The sky is a powdery blue with swirls of purple clouds. The breeze carries the scent of lavender and wildflowers. It’s amazing that the same land that is home to the River Luxaria and the Wastelands can also be home to this. I wonder, if we return home after being gone for so long, will it look different to me?

But one look at the worry on Agosto’s face takes my smile away. We get closer to the edge of the forest where we reach a dead end.

“What’s wrong?” I ask.

“The land,” he says. “It’s different.”

“Are you sure we didn’t go the wrong way?”

Rishi bites her bottom lip. “You said it’s been a while since you left the meadow. Maybe we did go the wrong way.”

I grab the map from Nova’s back pocket. It’s been folded and unfolded so many times, the edges are starting to fray. I find where we are on the map. The edge of the Wastelands, west of Laguna Roja. North of us should be Las Pe?as, and beyond that, the heart of the land—the labyrinth. But it isn’t.

“It seems Kristi?e hid more than the path,” Agosto says. “She hid the entire mountain.”





28


The Deos don’t act for us.

The Deos act through us.

—Patricio Mortiz, Book of Cantos

“How do you move a mountain?” Nova asks.

“You know how they say if the mountain won’t go to you,” Rishi says, “then you go to the mountain? Maybe the mountain really did go this time.”

I smile, and Nova gives her a long look.

The wind whips around us, like it’s pushing us back to where we came from. My stomach is in a thousand tangled knots. I wet my dry lips, savoring the crisp air. The earth is dry in patches and bright green in others. Stone paths cut across the land, creating a patchwork quilt. As much as I want to laugh at Rishi’s joke, I have to wonder: Where is this mountain?

“When I was little,” I say, “my dad used to say, if he ever lost me, he’d just follow the starlight we leave behind.”

Rishi turns to me with sad eyes. “You never talk about your dad.”

“I don’t know where that came from. He was talking about us running around the supermarket or the mall. Still. I just remembered.”

Rishi takes my hand in hers but lets go when Nova wedges himself between us. “Well, Captain, it’s not dark enough for starlight.”

I purse my lips. “Says the boy made of light.”

“I’m not made of light,” he counters. “I conjure it.”

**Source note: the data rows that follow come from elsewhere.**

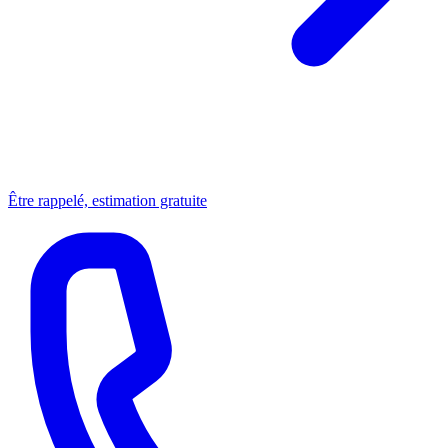
Être rappelé, estimation gratuite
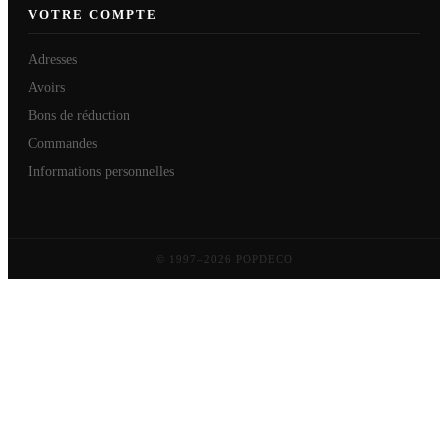
VOTRE COMPTE
Adresses
Avoirs
Bons de réduction
Commandes
Informations personnelles
© 1997–2026 POPDECO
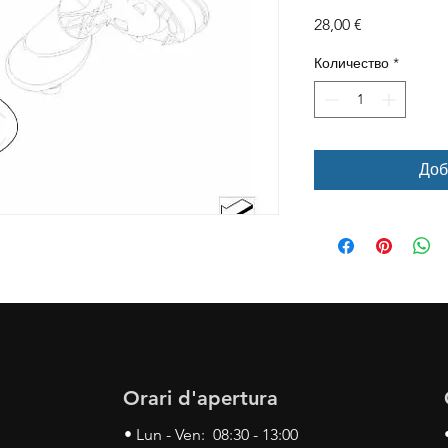
Цена
28,00 €
Количество
*
Доб
Orari d'apertura
• Lun - Ven: 08:30 - 13:00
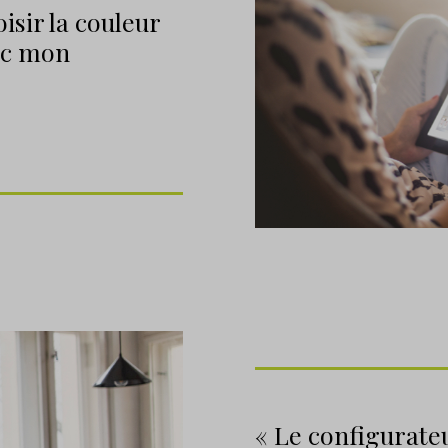
oisir la couleur
vec mon
« Le configurate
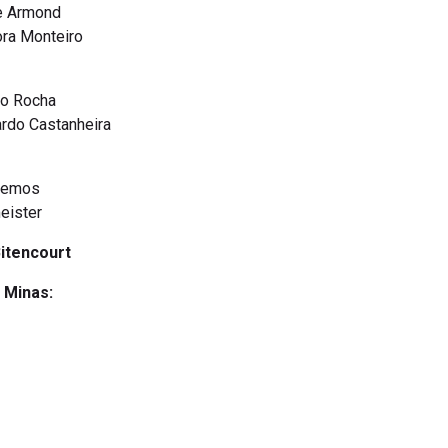
ne Armond
ora Monteiro
io Rocha
ardo Castanheira
 Lemos
meister
itencourt
o Minas:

I roll my eyes and step closer to the edge of the cliff. The way down is steep and rocky but not unmanageable. It’s quiet here except for the rush of wind and Agosto’s heartbeat in my ears. I can still feel his essence from healing him, a side effect of touching someone with my power. Like when I tried to hurt Nova back home. It makes me think of what the Devourer said to me, that she could hear me because of the fear in my heart. Why can’t I feel a trace of her power?

“It’s strange,” I say.

“Which part?” Rishi asks.

I point to the horizon. “It’s not hot here, but the air on the horizon ripples like there’s a heat wave.”

“Wouldn’t that be the Bone Valle?” She squints and holds her hand like a sun visor over her eyes. “If I didn’t want someone to come into my lair and I was this powerful bruja, I’d make sure no one would see it.”

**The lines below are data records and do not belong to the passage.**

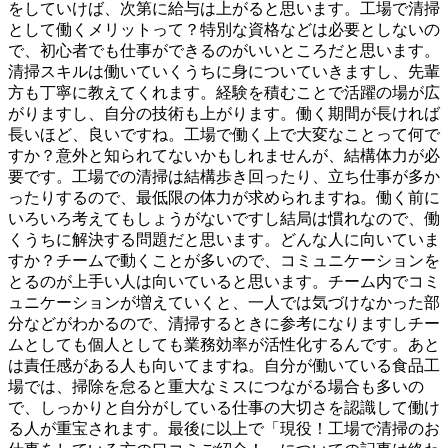
をしていけば、次第に給与は上がると思います。工場で清掃
として働くメリットって？特別な資格などは必要としないの
で、初心者でも仕事ができるのがいいところだと思います。
清掃スキルは働いていくうちに身についていきますし、先輩
方も丁寧に教えてくれます。経験を積むことで活躍の場が広
がりますし、自分の技術も上がります。働く期間が長ければ
長いほど、良いですね。工場で働く上で大変なことって何で
すか？意外と知られてないかもしれませんが、結構体力が必
要です。工場での清掃は結構歩き回ったり、立ち仕事が多か
ったりするので、最低限の体力が求められますね。働く前に
いろいろ考えてもしょうがないですし結局は慣れなので、働
くうちに解決する問題だと思います。どんな人に向いていま
すか？チームで動くことが多いので、コミュニケーションを
とるのが上手い人は向いていると思います。チーム内でコミ
ュニケーションが増えていくと、一人では気づけなかった部
分などがわかるので、清掃するときに参考になりますしチー
ムとしても個人としても業務効率が活性化するんです。あと
は責任感がある人も向いてますね。自分が働いている食品工
場では、掃除を怠ると重大なミスにつながる場合も多いの
で、しっかりと自分がしている仕事の大切さを認識して働け
る人が重宝されます。最後に以上で「現役！工場で清掃のお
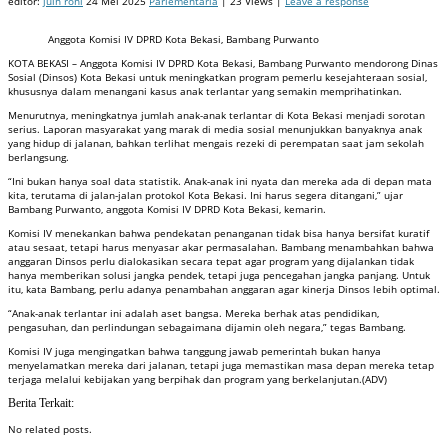
editor:
juin roni
24 Mei 2025
Parlementaria
| 23 Views |
Leave a response
Anggota Komisi IV DPRD Kota Bekasi, Bambang Purwanto
KOTA BEKASI – Anggota Komisi IV DPRD Kota Bekasi, Bambang Purwanto mendorong Dinas
Sosial (Dinsos) Kota Bekasi untuk meningkatkan program pemerlu kesejahteraan sosial,
khususnya dalam menangani kasus anak terlantar yang semakin memprihatinkan.
Menurutnya, meningkatnya jumlah anak-anak terlantar di Kota Bekasi menjadi sorotan
serius. Laporan masyarakat yang marak di media sosial menunjukkan banyaknya anak
yang hidup di jalanan, bahkan terlihat mengais rezeki di perempatan saat jam sekolah
berlangsung.
“Ini bukan hanya soal data statistik. Anak-anak ini nyata dan mereka ada di depan mata
kita, terutama di jalan-jalan protokol Kota Bekasi. Ini harus segera ditangani,” ujar
Bambang Purwanto, anggota Komisi IV DPRD Kota Bekasi, kemarin.
Komisi IV menekankan bahwa pendekatan penanganan tidak bisa hanya bersifat kuratif
atau sesaat, tetapi harus menyasar akar permasalahan. Bambang menambahkan bahwa
anggaran Dinsos perlu dialokasikan secara tepat agar program yang dijalankan tidak
hanya memberikan solusi jangka pendek, tetapi juga pencegahan jangka panjang. Untuk
itu, kata Bambang, perlu adanya penambahan anggaran agar kinerja Dinsos lebih optimal.
“Anak-anak terlantar ini adalah aset bangsa. Mereka berhak atas pendidikan,
pengasuhan, dan perlindungan sebagaimana dijamin oleh negara,” tegas Bambang.
Komisi IV juga mengingatkan bahwa tanggung jawab pemerintah bukan hanya
menyelamatkan mereka dari jalanan, tetapi juga memastikan masa depan mereka tetap
terjaga melalui kebijakan yang berpihak dan program yang berkelanjutan.(ADV)
Berita Terkait:
No related posts.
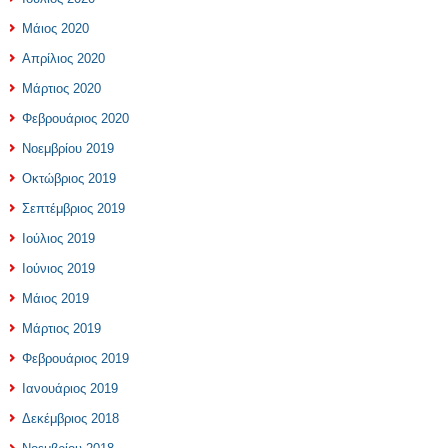
Μάιος 2020
Απρίλιος 2020
Μάρτιος 2020
Φεβρουάριος 2020
Νοεμβρίου 2019
Οκτώβριος 2019
Σεπτέμβριος 2019
Ιούλιος 2019
Ιούνιος 2019
Μάιος 2019
Μάρτιος 2019
Φεβρουάριος 2019
Ιανουάριος 2019
Δεκέμβριος 2018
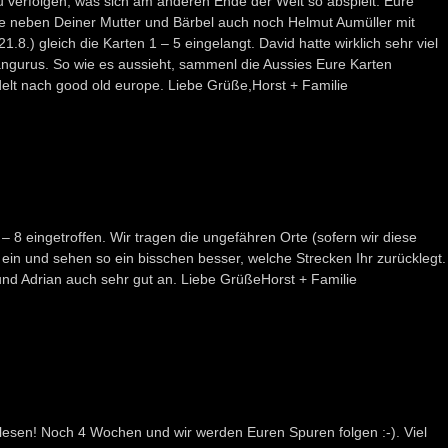
u verfolgen, was sich am anderen Ende der Welt so abspielt. Eure
e neben Deiner Mutter und Bärbel auch noch Helmut Aumüller mit
.8.) gleich die Karten 1 – 5 eingelangt. David hatte wirklich sehr viel
ängurus. So wie es aussieht, sammenl die Aussies Eure Karten
t nach good old europe. Liebe Grüße,Horst + Familie
 – 8 eingetroffen. Wir tragen die ungefähren Orte (sofern wir diese
ein und sehen so ein bisschen besser, welche Strecken Ihr zurücklegt.
nd Adrian auch sehr gut an. Liebe GrüßeHorst + Familie
 lesen! Noch 4 Wochen und wir werden Euren Spuren folgen :-). Viel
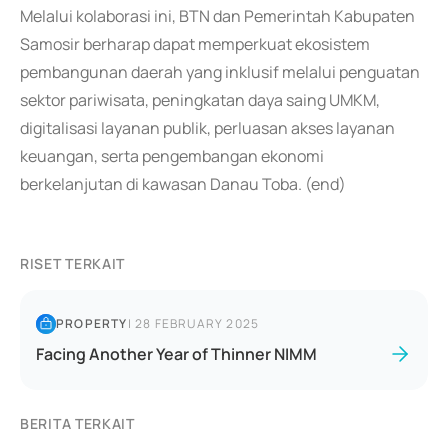
Melalui kolaborasi ini, BTN dan Pemerintah Kabupaten
Samosir berharap dapat memperkuat ekosistem
pembangunan daerah yang inklusif melalui penguatan
sektor pariwisata, peningkatan daya saing UMKM,
digitalisasi layanan publik, perluasan akses layanan
keuangan, serta pengembangan ekonomi
berkelanjutan di kawasan Danau Toba. (end)
RISET TERKAIT
PROPERTY
|
28 FEBRUARY 2025
Facing Another Year of Thinner NIMM
BERITA TERKAIT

Look twice. Nothing in Los Lagos is what it seems. The land is fluid, yes, but even if the Devourer destroyed the mountains of Las Pe?as the way she’s destroyed so many other things, we’d still be able to see the labyrinth.

I raise my hands and feel for the glamour on the land. I remember Mayi from Lula’s circle uses her powers to change her eye color and straighten her nose all the time. But sometimes, when I look at her from the corner of my eye, or between blinks, the glamour reveals itself. That’s small magic. Magic used for vanity doesn’t end well, my mom would say.

Even from miles away, I can feel the ripple of magic across the land. I relax my eyes, and for a fraction of second, the ghost of a mountain ridge appears. Then a force pushes against me, like a punch to the gut. I gasp for air and stumble back.

“What is it?” Agosto asks, rushing to my side.

“What do your bruja eyes see?” Rishi asks dramatically. Then she gives Nova the finger when he snickers at her. So much for their truce.